What is interesting, and indeed ironical, is that in the midst of all the chicaneries that our netas across political parties are engaged in to scuttle the implementation of the Madhav Gadgil committee recommendations on the Western Ghats, or the modified Kasturirangan panel version of it, these two pioneers chose Bangalore to set up the venture because of its proximity to the ghats. The city is situated so that it provides the best access to both the Western and Eastern Ghats, which are rich in medicinal plants.

Just to remind readers, some netas and sundry entrepreneurs have been severely distressed in peninsular India ever since UNESCO inscribed 39 serial sites in the Western Ghats on the World Heritage List in recognition of their bio-diversity and natural habitat values. The heritage status, alongside the Gadgil committee recommendations, had seemingly put paid to their ‘development’ project proposals in the ghats. Their hopes are now revived since Very-Moving Veerappa Moily has taken over the Union environment portfolio and has begun to approve doubtful proposals at dizzying speed. The good minister, perhaps, should meditate on them through a weekend at Kedarnath. It’s all very quiet over there.

Pitroda and Shankar, and their team of unheralded, quiet and studious professionals, are moved by completely different concerns. They believe that the Indian knowledge systems could have “contemporary relevance” and lament that “post colonial India has forgotten its own heritage.” They are working with the belief that along with the rigour of modern methods and applications standards of medicinal research, if investments could be made in the modernisation of Indian systems of medicine, there could be big dividends in terms of “low cost solutions for millions in primary health care.” To achieve this, they seek the “conservation of medicinal flora, fauna, metal and minerals.”

The field of study is broad and inclusive. They take in “the village-based prakrit stream with one million community-supported healers (birth attendants, bonesetter, herbal healers),” as well as “the town-based samskrit stream with 400,000 licensed physicians.” The database at FRLHT includes 6,560 medicinal plants, 200,000 herbal formulations and 100,000 medical manuscripts. All this to “construct a new Indian model of integrative healthcare for the 21st century.” The database cross-references local systems of medicine and ingredients in several Indian languages and compares them with modern pharmacopeia.

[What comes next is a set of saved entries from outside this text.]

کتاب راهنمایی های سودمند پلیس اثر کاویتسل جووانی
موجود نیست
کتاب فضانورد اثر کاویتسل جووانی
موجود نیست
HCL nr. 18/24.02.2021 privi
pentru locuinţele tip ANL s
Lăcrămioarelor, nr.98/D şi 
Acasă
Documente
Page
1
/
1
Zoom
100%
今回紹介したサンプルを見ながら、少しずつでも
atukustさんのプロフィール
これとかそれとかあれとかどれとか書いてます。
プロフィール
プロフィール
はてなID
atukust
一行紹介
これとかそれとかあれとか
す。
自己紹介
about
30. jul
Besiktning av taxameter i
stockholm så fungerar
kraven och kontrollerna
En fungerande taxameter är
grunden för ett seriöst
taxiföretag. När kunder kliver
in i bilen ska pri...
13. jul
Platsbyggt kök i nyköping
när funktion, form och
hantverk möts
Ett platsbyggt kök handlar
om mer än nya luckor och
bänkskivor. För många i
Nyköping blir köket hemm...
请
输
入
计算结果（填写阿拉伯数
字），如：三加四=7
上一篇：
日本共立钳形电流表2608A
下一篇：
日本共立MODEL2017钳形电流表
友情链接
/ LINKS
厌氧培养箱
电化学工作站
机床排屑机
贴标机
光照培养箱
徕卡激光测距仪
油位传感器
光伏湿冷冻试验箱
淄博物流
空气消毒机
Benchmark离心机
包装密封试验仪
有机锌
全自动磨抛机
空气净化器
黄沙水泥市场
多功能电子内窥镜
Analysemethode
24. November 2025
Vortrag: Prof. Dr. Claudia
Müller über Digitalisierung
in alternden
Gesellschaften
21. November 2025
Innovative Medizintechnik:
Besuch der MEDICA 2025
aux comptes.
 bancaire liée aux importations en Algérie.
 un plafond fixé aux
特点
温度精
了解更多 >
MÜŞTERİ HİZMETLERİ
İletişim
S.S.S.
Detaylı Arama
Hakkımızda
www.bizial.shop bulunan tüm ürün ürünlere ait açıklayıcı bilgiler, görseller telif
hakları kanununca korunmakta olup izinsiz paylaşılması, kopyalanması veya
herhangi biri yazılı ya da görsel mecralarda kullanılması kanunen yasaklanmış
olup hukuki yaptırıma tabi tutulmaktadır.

The foundation’s work has been recognised elsewhere in India and abroad. The modest 17-acre campus in north Bangalore has research laboratories and a 100-bed research hospital with over 150 professionals — scientists, physicians and paramedics; botanists, ecologists, Sanskrit scholars, computer programmers, and community health strategists. Among the interventions they propose to evolve are strategies for nutrition, healthy ageing, low-cost delivery of safe drinking water, herbal remedy for malaria, and programmes for trans-disciplinary health sciences and technology. Because, “no single system of healthcare has best health solutions for all health needs.”

FRLHT is an organisation that has been taken seriously by health experts around the world. Among other achievements, it has already led “the largest global program for insitu conservation of medicinal plant gene pools at 110 conservation sites… across 13 States” and, as mentioned, set up India’s “only comprehensive computerised database and herbarium of medicinal plants.” It has even set up a network of village “folk healers.”

This is rare good news for Bangalore, which is otherwise burdened with an inept and unimaginative state government and an officialdom in the limbo of an election year. If Pitroda could do to healthcare and wellness what he and his team of dedicated professionals did for Indian telecommunications, we will all live in a happier and healthier India. So, welcome IHST.